Used well, AI shortens feedback loops. Used blindly, it creates review debt. Here is a sane split of responsibilities between you and the model.
High-leverage phases
Exploration and naming
Brainstorming module boundaries, API shapes, and variable names is cheap to regenerate. Treat output as disposable until you lock a design.
Boilerplate and scaffolding
CRUD routes, test stubs, config files, and migration skeletons are ideal — you still own correctness and security.
Refactors with mechanical rules
Renames, extracting functions, and applying a lint rule across files work when you specify invariants ("no behavior change").
Documentation that mirrors code
Summaries of public functions, README sections, and changelog entries — always spot-check against the actual implementation.
Phases that need extra caution
Security-sensitive code
Auth, cryptography, payment flows, and deserialization: assume the model does not know your threat model. Pair with human review and static analysis.
Novel algorithms
If complexity matters (graph algorithms, numeric stability), verify against references or formal proofs — do not trust "looks right."
Cross-team contracts
OpenAPI schemas, database migrations, and public SDKs — freeze interfaces with reviewers, then let AI fill implementations underneath.
Session hygiene
- Short sessions for focused tasks; start fresh when the thread drifts.
- Pin versions of dependencies in prompts when debugging ("we use Next 16.1, not 14").
- Keep a scratch file for experiments so production branches stay clean.

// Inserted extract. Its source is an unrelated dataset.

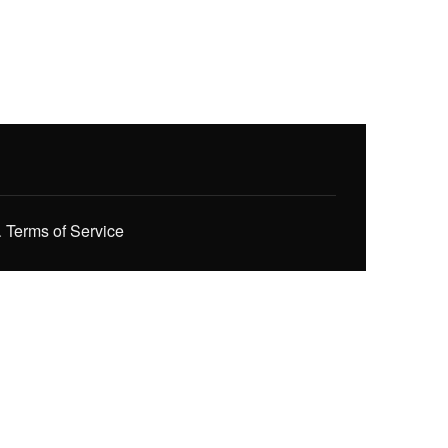
.
Terms of Service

Measuring whether it helped
Track time to merge and defect rate, not vibes. If AI-generated PRs need more rounds of review than human-only ones, tighten prompts or reduce scope per request.
Key takeaways
- Delegate repetitive and exploratory work; own architecture and security.
- Treat AI output as code written by a fast, forgetful teammate — review accordingly.
- Process metrics beat feelings for tuning how much AI belongs in your workflow.